◆ EXERCISE
Look through the data below and return each line where "dass" appears.

◆ PROVIDED RECORDS
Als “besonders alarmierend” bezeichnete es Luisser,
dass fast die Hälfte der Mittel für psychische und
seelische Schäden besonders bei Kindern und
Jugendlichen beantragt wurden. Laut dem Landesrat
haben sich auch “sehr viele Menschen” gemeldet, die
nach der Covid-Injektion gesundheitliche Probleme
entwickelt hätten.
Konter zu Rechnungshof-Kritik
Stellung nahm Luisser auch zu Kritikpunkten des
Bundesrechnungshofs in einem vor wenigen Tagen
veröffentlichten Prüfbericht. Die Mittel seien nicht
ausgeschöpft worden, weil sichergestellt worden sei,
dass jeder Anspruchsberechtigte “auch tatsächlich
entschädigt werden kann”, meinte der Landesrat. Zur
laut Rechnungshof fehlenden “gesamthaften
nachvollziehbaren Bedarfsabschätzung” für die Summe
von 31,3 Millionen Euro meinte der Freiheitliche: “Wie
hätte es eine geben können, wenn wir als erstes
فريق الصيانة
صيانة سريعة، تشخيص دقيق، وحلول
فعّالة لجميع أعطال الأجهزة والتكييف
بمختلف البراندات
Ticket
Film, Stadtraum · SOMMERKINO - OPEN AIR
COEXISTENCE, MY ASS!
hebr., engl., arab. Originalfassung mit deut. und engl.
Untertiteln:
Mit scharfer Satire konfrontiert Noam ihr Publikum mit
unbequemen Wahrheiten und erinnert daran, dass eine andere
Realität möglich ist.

◆ RESPONSE
dass fast die Hälfte der Mittel für psychische und
dass jeder Anspruchsberechtigte “auch tatsächlich
unbequemen Wahrheiten und erinnert daran, dass eine andere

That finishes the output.